MarSeventh/CloudFlare-ImgBed PR #625 blocked SSRF in fetchRes
MarSeventh/CloudFlare-ImgBed exposed an authenticated server-side URL proxy through fetchRes. PR #625 adds URL validation, private address blocking and redirect revalidation.

MarSeventh/CloudFlare-ImgBed exposed an authenticated server-side fetch proxy that would retrieve any URL supplied in the request body. I fixed the issue in PR #625, which was applied on 15 July 2026. The affected code lived in functions/api/fetchRes.js, where the pre-fix security boundary was a single call:
const response = await fetch(targetUrl);That is the whole bug. The endpoint parsed a request, extracted url, passed it to server-side fetch() and streamed the response back to the caller. There was authentication through dualAuthCheck, but no URL parsing, no scheme allowlist, no internal address filtering and no redirect handling. For an authenticated user, the endpoint turned CloudFlare-ImgBed into a server-side request primitive.
The issue maps cleanly to CWE-918: Server-Side Request Forgery.

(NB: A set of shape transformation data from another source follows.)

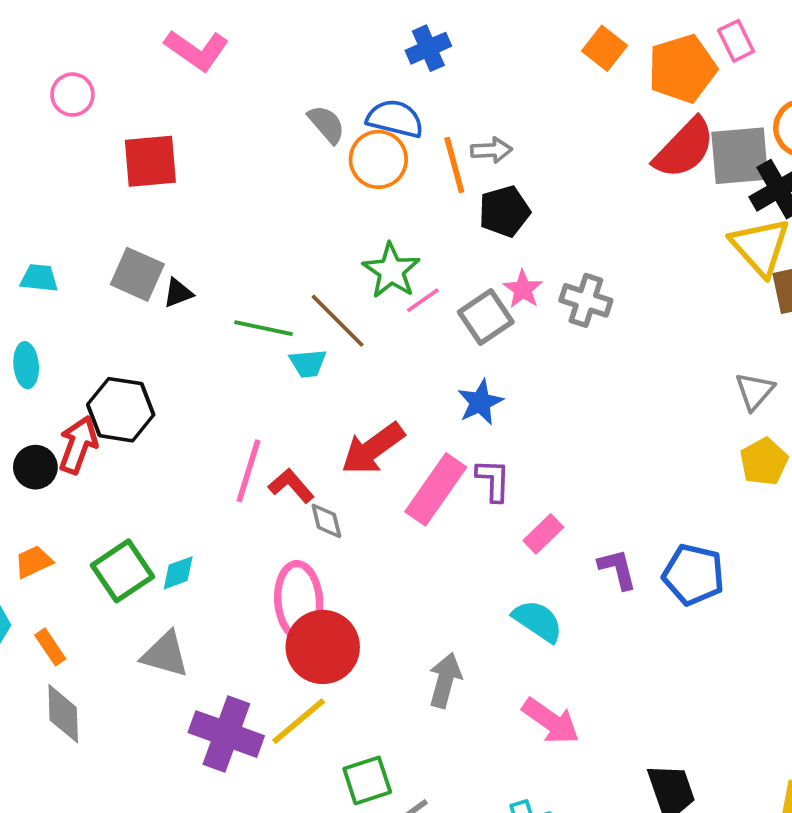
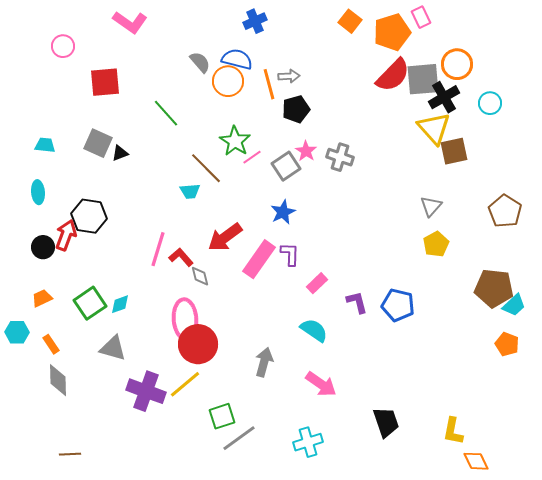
green line: (263, 328) -> (166, 113), moved, turned 36

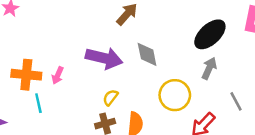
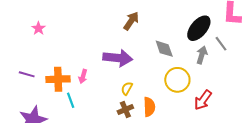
gray diamond: (147, 54) -> (164, 49), moved
gray line: (236, 101) -> (221, 44), moved

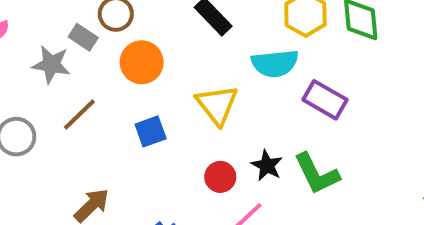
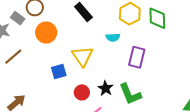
cyan semicircle: (275, 63) -> (113, 37), size x0.6
purple rectangle: (325, 100) -> (137, 57), turned 70
blue square: (151, 131) -> (59, 72), moved

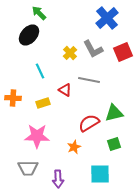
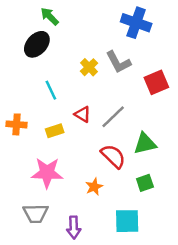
blue cross: (107, 18) -> (136, 23), turned -30
red square: (123, 52) -> (156, 82), moved
gray line: (89, 80) -> (113, 117), moved, turned -55
red semicircle: (89, 123) -> (113, 156), turned 75

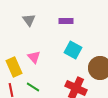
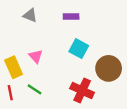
gray triangle: (29, 20) -> (30, 15), turned -32

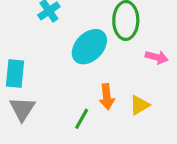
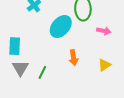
yellow triangle: (139, 105) -> (104, 65), moved
green line: (82, 119) -> (42, 72), moved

The interesting part is not that SSRF exists in 2026. The interesting part is how little code it takes to create it when a convenience proxy crosses a network boundary.
The vulnerable code path
functions/api/fetchRes.js is designed to fetch a remote resource for the caller. The route first invokes dualAuthCheck, then reads url from the request body. If url is absent it returns 400. Before the patch, anything else went straight into fetch().
The relevant flow was:
- The caller sends a request body containing
url. fetchRes.jsassigns that value totargetUrl.- The endpoint calls
fetch(targetUrl)server-side. - The response body and headers are returned to the caller.
The auth gate matters, but it does not remove the vulnerability. A normal user token gives access to the application. It does not give that user the ability to make arbitrary outbound network requests from the server's network position. The vulnerable endpoint created that extra capability.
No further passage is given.